It’s a currency war, it’s a trade war.  It’s every kind of war that can be fought safely behind a desk.   Are you ready for the latest dust-up, the assault on China?

The first shots came from of a rare bipartisan show of unity in the US Senate, which passed a bill requiring new tariffs on Chinese goods if they do not allow the Yuan to appreciate in value.  63 Senators went along with the measure, including 17 Republicans.  It seems like a popular direction to go, but Boehner has said he will prevent a similar measure in the House.  Obama said weakly that diplomacy is a better approach.

Doesn’t sound like the war is on after all.  But support for it is growing.

The root problem is that by most estimates the value of the Chinese Yuan is lower than it should be.  This makes their stuff cheaper than it would otherwise be, which allows them to export more than an open market would allow.  Exactly how much lower the Yuan supposed is than free market rates is an open question — guesses usually are in the 15-25% range, but allegations run as high as 40%.

It is relatively easy for China to keep its currency artificially low and thus keep the factories humming with export goods.  The Yuan is not commonly held by a lot of banks throughout the world because all trade in and out of China is done in US Dollars.  That does make it easier to control, with the Chinese central bank simply selling off more Yuan and buying more dollars whenever things get out of the range they want it to be in.

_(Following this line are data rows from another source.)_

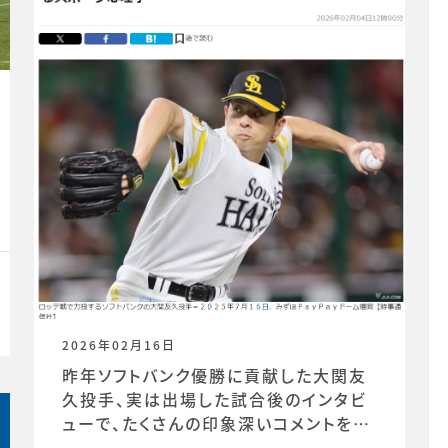
2026年02月16日
昨年ソフトバンク優勝に貢献した大関友
久投手、実は出場した試合後のインタビ
ューで、たくさんの印象深いコメントを発
信していました。時事通信社様からの取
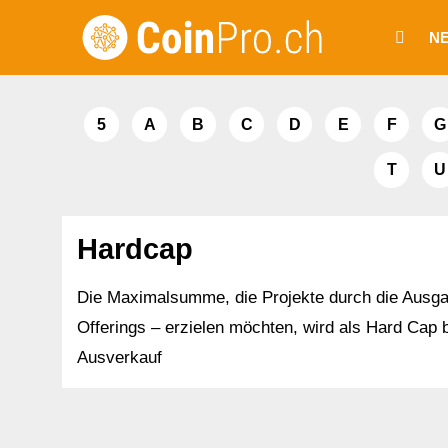
Zum
N
Inhalt
springen
5
A
B
C
D
E
F
G
T
U
Hardcap
Die Maximalsumme, die Projekte durch die Ausgab
Offerings – erzielen möchten, wird als Hard Cap 
Ausverkauf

Their victory in the Currency War depends at least in part on expectations that the Yuan will not increase in value much in the near future, making it a lousy investment.

There isn’t much we can do about this situation because there has been a flight to the US Dollar over the last two years.  The potential collapse of the Euro, the ongoing weakness in Japan, and an increase in international trade between developing nations (priced in US Dollars) have all appreciate the value of our currency.  Our goods stay relatively expensive — and the USofA remains a nation that makes more money shuffling paper around the world than manufacturing stuff in factories throughout the heartland.

The kicker is that the Yuan may not be under-valued at all, at least not by the Big Mac Index.  This popular game is more than a bit of fun because it demonstrates the problem very well.  If you go by real costs in China, technically known as “Purchasing Power Parity” or PPP, a Big Mac costs about the same there as here.  The problem is not currency manipulation as much as it is very low costs of production in China — wages, real estate, and raw materials.  That won’t hold forever no matter how much the central bank manipulates the Yuan — and inflation in China is growing and likely to be a huge issue shortly.

Give it time.  In the long run, the Free Market™ will sort it out. Of course, in the long run we’re all dead.

We may not have many weapons to fight a Currency War, but as the biggest consumer in the world the USofA has a big arsenal for a Trade War.  The problem is that as a WTO member nation we are subject to their judgments, meaning any kind of tariff will likely authorize retaliatory tariffs in other nations, triggering a situation something like the mutually assured destruction of the global economy.  A Trade War is the financial equivalent of a nuclear war.  But killing off global trade would lower the value of the US Dollar rather dramatically in the long run.

But it’s not like we haven’t tried this in response to a Depression before.

Most economic historians agree that the last global depression was made much worse by the passage of the Hawley-Smoot Tariff in 1930.  It was the most repressive tariff ever implemented by the USofA, designed to shore up our manufacturing and put the nation back to work.  It did just the opposite, closing down international trade and putting millions around the world out of work.  By 1932 both Hawley and Smoot (the sponsors) were defeated for re-election and FDR actively campaigned against the measure, repealed shortly afterward.

A Trade War doesn’t do anyone any good, but it sure looks appealing.  That’s the problem with a Congress that can’t agree on anything internally — it starts to look outside the US for the solutions to the problems it cannot deal with.  There could easily be more of this horrible nonsense  in the future.